[EXERCISE] In the records that follow, count the lines where the string "Voltage" appears, and give the count with nothing added.
══════════
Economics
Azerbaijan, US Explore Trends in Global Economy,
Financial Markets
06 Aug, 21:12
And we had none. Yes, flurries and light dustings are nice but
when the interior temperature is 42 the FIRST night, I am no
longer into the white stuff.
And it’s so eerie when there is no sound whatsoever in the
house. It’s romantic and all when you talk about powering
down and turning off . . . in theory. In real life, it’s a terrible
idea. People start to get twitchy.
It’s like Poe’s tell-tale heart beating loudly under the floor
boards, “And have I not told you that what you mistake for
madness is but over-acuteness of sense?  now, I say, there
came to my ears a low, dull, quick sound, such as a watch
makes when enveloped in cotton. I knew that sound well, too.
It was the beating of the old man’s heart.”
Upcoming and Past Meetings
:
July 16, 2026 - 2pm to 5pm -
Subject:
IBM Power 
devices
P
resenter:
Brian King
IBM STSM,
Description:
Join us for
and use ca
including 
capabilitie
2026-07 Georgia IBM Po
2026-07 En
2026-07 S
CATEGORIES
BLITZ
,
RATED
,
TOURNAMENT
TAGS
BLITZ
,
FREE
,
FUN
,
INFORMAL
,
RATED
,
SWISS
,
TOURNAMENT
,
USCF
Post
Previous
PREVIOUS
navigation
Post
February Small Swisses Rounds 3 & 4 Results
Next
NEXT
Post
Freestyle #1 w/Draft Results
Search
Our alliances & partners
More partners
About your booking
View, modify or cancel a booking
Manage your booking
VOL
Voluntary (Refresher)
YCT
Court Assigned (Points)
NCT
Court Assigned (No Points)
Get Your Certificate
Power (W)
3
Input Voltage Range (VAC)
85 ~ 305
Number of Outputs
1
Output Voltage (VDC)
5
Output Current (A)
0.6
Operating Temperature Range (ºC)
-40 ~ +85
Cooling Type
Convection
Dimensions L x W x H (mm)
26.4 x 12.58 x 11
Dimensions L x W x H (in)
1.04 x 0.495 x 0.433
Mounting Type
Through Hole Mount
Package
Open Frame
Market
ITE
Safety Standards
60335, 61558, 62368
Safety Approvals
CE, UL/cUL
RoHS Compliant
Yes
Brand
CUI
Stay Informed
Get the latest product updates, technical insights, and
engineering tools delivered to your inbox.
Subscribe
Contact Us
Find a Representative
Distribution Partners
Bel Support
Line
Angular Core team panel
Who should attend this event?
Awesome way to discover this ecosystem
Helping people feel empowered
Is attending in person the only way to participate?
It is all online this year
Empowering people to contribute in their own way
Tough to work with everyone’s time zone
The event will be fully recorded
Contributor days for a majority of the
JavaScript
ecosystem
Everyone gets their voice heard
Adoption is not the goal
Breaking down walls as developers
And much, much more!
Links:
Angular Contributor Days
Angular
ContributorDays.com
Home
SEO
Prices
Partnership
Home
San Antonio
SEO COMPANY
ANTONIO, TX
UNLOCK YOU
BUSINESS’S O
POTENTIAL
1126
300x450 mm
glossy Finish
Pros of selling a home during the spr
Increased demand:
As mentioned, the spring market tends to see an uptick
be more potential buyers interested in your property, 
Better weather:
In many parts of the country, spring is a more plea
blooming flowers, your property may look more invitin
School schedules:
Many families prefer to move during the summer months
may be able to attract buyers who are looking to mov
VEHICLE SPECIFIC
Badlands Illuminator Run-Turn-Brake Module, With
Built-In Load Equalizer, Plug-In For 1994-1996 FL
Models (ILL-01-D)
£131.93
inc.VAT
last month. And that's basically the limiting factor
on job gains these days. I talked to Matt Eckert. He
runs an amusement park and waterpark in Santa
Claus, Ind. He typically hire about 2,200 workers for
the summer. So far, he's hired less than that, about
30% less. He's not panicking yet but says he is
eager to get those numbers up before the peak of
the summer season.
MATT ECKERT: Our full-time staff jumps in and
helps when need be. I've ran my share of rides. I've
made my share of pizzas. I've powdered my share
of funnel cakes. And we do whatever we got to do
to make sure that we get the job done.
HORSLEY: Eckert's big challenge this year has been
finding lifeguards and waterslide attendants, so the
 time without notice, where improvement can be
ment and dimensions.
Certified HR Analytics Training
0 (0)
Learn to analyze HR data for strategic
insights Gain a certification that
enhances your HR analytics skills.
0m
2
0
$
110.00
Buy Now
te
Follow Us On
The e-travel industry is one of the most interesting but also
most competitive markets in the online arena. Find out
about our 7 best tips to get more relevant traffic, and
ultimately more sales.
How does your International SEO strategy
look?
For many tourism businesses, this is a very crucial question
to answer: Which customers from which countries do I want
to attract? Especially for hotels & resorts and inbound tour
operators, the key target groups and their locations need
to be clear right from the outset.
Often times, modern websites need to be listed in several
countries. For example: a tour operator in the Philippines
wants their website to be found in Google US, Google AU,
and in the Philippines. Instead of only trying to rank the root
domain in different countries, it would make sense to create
══════════
[RESPONSE TO THIS EXERCISE] 2